Reorganization of school disctrict in 1961 into the Boulder Valley School District and the St. Vrain School District.

Coverage of physical education in the 22 elementary schools at that time.

15:12 Diversity of school settings that he covered. Anecdote about Laura Chesebro using the fold-up trampoline in her one-room schoolhouse in Eldorado Springs.

Cycles of more and less support for physical education in the schools.

19:49 Physical education curriculum. Seasonal activities. Convincing boys to skip rope and girls to throw footballs. Teaching skills for life.

More on equality in physical education.

25:31 Director of BVSD Health and Physical Education Department from 1966 to 1981 (later says 1982).

Title IX money did not come through his office; it went directly to the high school athletic directors. His concerns about need for more equality for high school girls’ athletics. Example of boys’ locker rooms being larger than girls’ at that time. Later they were equalized, probably as a result of Title IX.

Combining girls’ PE and boys’ PE classes, and the things that both genders learned from this joining.

32:07 Integrating sex education into the health curriculum in the 1970s.

Contrast between sex education then and now (talking about contraception versus giving out condoms!).

36:00 Presenting the proposed health curriculum to parents at meetings throughout the district. Meetings were very well attended. Reactions of parents against “the teaching of morals.” How he handled these objections. Board of Education in 1972 did not pass the health curriculum.

39:52 Thoughts about Roe v. Wade and teaching about .

Disappointment about the Board of Education decision not to approve the new health curriculum with sex education as part of it.

43:58 His recommendation in the late 1970s for high schools to have a staff member dedicated to the teaching of health education rather than each phys ed teacher doing it without any specialized knowledge or ability in that area. Resistance against this recommendation.

More about the effort to include sex education in the health curriculum. In 1972, when the board of education did not approve the new sex education curriculum, teachers continued to teach health education out of the textbooks that had been in use at the time.

50:39 More about the efforts to approve a sex education component to health education.

Subject of smoking in health education curriculum. Discussions he had with students about smoking.
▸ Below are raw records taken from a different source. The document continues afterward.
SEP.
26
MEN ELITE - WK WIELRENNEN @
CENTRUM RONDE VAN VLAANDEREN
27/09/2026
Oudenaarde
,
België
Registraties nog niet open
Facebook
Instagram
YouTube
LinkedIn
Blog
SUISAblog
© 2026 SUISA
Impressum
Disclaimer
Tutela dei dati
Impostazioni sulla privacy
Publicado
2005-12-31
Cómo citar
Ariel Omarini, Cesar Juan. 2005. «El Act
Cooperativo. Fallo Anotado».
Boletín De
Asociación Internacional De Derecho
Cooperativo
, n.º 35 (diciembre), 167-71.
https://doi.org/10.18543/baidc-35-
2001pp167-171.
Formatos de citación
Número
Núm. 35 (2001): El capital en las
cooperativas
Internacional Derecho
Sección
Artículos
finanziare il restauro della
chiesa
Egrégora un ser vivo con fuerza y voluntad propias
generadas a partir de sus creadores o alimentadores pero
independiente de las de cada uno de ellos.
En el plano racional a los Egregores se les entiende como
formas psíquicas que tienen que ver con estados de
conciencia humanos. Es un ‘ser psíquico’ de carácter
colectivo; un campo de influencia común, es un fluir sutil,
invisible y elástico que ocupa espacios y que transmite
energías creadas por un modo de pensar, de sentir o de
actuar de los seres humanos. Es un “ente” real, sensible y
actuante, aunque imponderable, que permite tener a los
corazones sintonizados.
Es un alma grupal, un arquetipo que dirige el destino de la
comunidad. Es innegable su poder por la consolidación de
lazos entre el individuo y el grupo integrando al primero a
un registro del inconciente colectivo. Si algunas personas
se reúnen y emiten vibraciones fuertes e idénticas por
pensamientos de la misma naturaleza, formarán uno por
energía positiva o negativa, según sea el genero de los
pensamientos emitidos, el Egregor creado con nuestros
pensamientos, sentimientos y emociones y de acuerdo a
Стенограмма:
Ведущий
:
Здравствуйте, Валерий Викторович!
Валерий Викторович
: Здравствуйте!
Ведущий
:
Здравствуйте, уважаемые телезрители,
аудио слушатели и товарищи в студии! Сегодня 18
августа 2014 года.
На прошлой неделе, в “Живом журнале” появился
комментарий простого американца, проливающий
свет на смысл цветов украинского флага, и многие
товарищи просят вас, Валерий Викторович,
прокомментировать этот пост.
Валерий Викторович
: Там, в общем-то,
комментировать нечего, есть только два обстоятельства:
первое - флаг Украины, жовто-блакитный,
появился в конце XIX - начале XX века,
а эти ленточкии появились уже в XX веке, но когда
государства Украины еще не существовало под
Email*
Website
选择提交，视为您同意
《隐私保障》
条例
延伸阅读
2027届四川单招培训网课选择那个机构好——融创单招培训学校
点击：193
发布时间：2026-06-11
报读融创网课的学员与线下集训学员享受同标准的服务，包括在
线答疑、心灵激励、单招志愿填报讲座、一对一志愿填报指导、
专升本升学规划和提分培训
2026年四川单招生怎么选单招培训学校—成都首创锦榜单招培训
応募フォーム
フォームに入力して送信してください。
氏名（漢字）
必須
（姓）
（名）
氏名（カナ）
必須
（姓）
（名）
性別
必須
Alcohol and drugs in the health curriculum during a time of high drug use and anti-establishment feelings. Anecdote about talking with a young person who was hitchhiking to town from a mountain commune.

Evolution of the Boulder community from the early 1960s on: lowering of the mean age. Use of drugs increasing. Lack of gang activity.
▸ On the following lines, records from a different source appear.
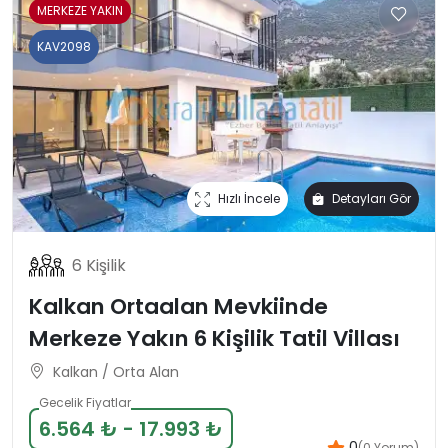
MERKEZE YAKIN
KAV2098
Hızlı İncele
Detayları Gör
6 Kişilik
Kalkan Ortaalan Mevkiinde
Merkeze Yakın 6 Kişilik Tatil Villası
Kalkan / Orta Alan
Gecelik Fiyatlar
6.564 ₺ - 17.993 ₺
.0
(0 Yorum)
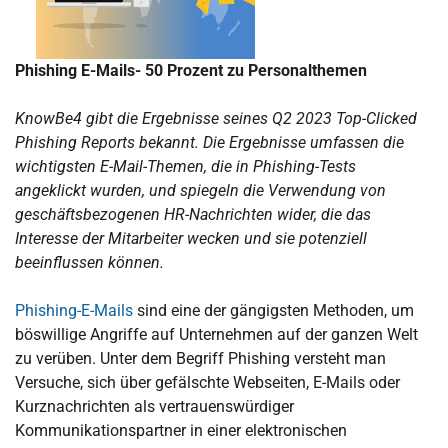
Phishing E-Mails- 50 Prozent zu Personalthemen
KnowBe4 gibt die Ergebnisse seines Q2 2023 Top-Clicked
Phishing Reports bekannt. Die Ergebnisse umfassen die
wichtigsten E-Mail-Themen, die in Phishing-Tests
angeklickt wurden, und spiegeln die Verwendung von
geschäftsbezogenen HR-Nachrichten wider, die das
Interesse der Mitarbeiter wecken und sie potenziell
beeinflussen können.
Phishing-E-Mails
sind eine der gängigsten Methoden, um
böswillige Angriffe auf Unternehmen auf der ganzen Welt
zu verüben. Unter dem Begriff Phishing versteht man
Versuche, sich über gefälschte Webseiten, E-Mails oder
Kurznachrichten als vertrauenswürdiger
Kommunikationspartner in einer elektronischen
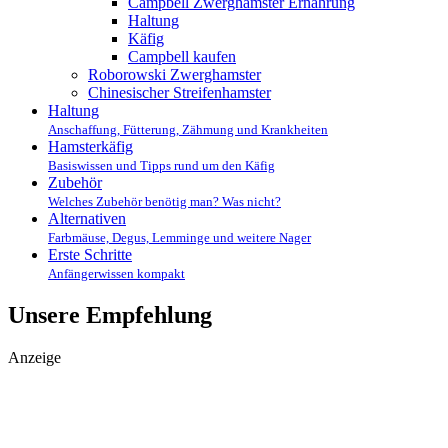
Campbell Zwerghamster Ernährung
Haltung
Käfig
Campbell kaufen
Roborowski Zwerghamster
Chinesischer Streifenhamster
Haltung
Anschaffung, Fütterung, Zähmung und Krankheiten
Hamsterkäfig
Basiswissen und Tipps rund um den Käfig
Zubehör
Welches Zubehör benötig man? Was nicht?
Alternativen
Farbmäuse, Degus, Lemminge und weitere Nager
Erste Schritte
Anfängerwissen kompakt
Unsere Empfehlung
Anzeige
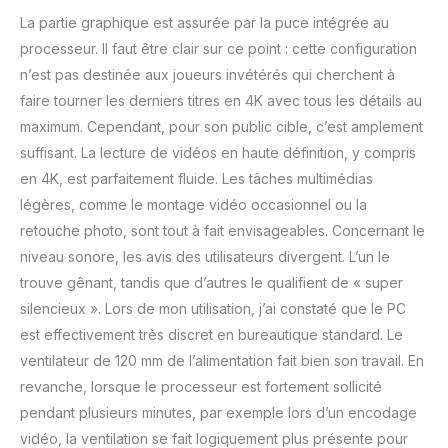
La partie graphique est assurée par la puce intégrée au
processeur. Il faut être clair sur ce point : cette configuration
n’est pas destinée aux joueurs invétérés qui cherchent à
faire tourner les derniers titres en 4K avec tous les détails au
maximum. Cependant, pour son public cible, c’est amplement
suffisant. La lecture de vidéos en haute définition, y compris
en 4K, est parfaitement fluide. Les tâches multimédias
légères, comme le montage vidéo occasionnel ou la
retouche photo, sont tout à fait envisageables. Concernant le
niveau sonore, les avis des utilisateurs divergent. L’un le
trouve gênant, tandis que d’autres le qualifient de « super
silencieux ». Lors de mon utilisation, j’ai constaté que le PC
est effectivement très discret en bureautique standard. Le
ventilateur de 120 mm de l’alimentation fait bien son travail. En
revanche, lorsque le processeur est fortement sollicité
pendant plusieurs minutes, par exemple lors d’un encodage
vidéo, la ventilation se fait logiquement plus présente pour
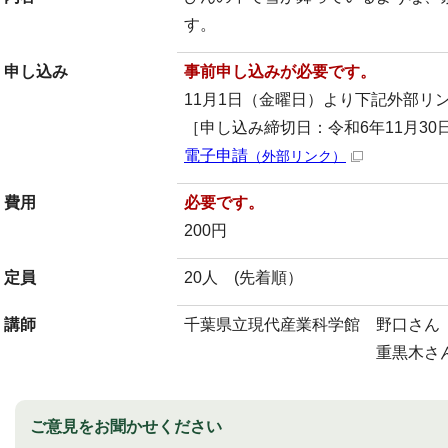
す。
申し込み
事前申し込みが必要です。
11月1日（金曜日）より下記外部リ
［申し込み締切日：令和6年11月30
電子申請
（外部リンク）
費用
必要です。
200円
定員
20人 (先着順）
講師
千葉県立現代産業科学館 野口さん
重黒木さ
ご意見をお聞かせください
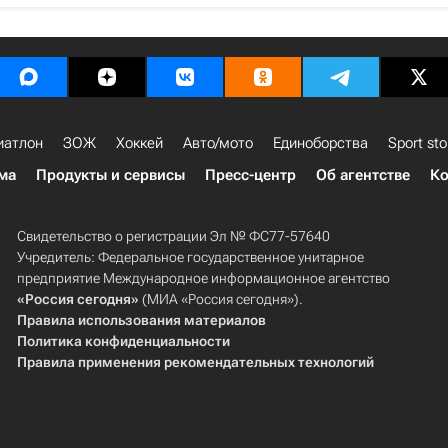
иатлон
ЗОЖ
Хоккей
Авто/мото
Единоборства
Sport sto
ма
Продукты и сервисы
Пресс-центр
Об агентстве
Ко
Свидетельство о регистрации Эл № ФС77-57640
Учредитель: Федеральное государственное унитарное
предприятие Международное информационное агентство
«Россия сегодня»
(МИА «Россия сегодня»).
Правила использования материалов
Политика конфиденциальности
Правила применения рекомендательных технологий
61:11 IBM: hiring in early 1960s. Allowed Boulder to grow economically.

Boulder as a dry city (no sales of alchohol) in 1960. Description of the few places that had licenses to sell liquor.
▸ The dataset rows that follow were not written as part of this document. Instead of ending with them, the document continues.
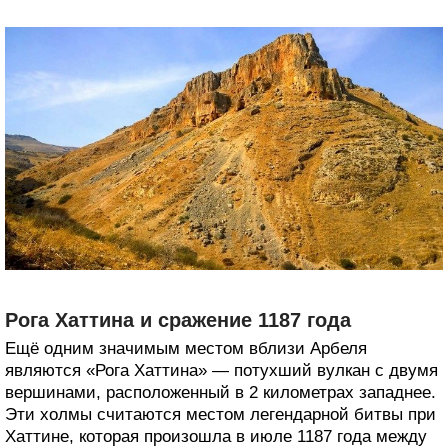
Рога Хаттина и сражение 1187 года
Ещё одним значимым местом вблизи Арбеля
являются «Рога Хаттина» — потухший вулкан с двумя
вершинами, расположенный в 2 километрах западнее.
Эти холмы считаются местом легендарной битвы при
Хаттине, которая произошла в июле 1187 года между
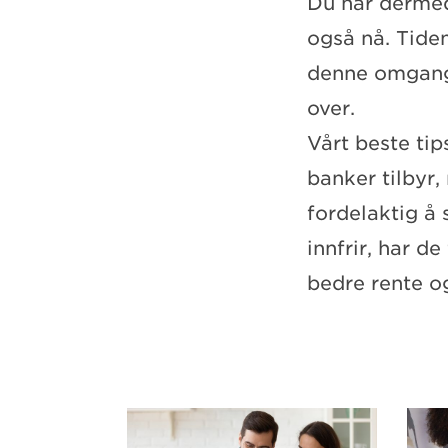
Du har dermed 
også nå. Tiden 
denne omgang,
over.
Vårt beste tip
banker tilbyr,
fordelaktig å
innfrir, har de
bedre rente og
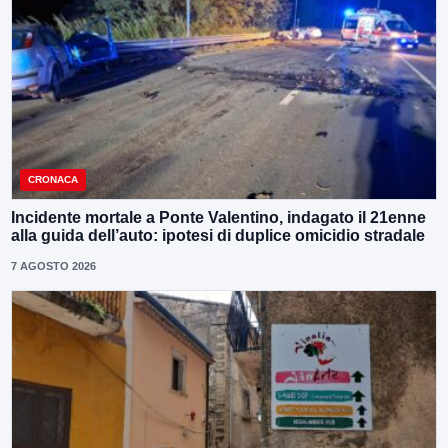
CRONACA
Incidente mortale a Ponte Valentino, indagato il 21enne
alla guida dell’auto: ipotesi di duplice omicidio stradale
7 AGOSTO 2026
66:15 Pat Ryan, superintendent of Boulder Valley School District.

Discussion of the teachers union.

Comments on principals’ evaluation of teachers and the ability to get rid of the few teachers who were not good teachers.

Jobs that he turned down to stay with Boulder Valley School District.

73:26 Talks about his daughters.

Retired from his position of health and physical eduction coordinator in 1982 when subject area coordinators were eliminated in favor of two or three curriculum specialists.

Moved to Boulder High School to teach health education. Numbers of students in his classes dropped as word got around that he was a tough teacher who ran the health classes as academic classes, with term papers. Describes discussions with students.

Last six years of teaching, taught special ed physical education in elementary schools. Talks about working with students with severe cerebral palsy.

80:17 Inivites interested listeners to contact him if they would like to know more. (Lives in Erie and is in the phone book.)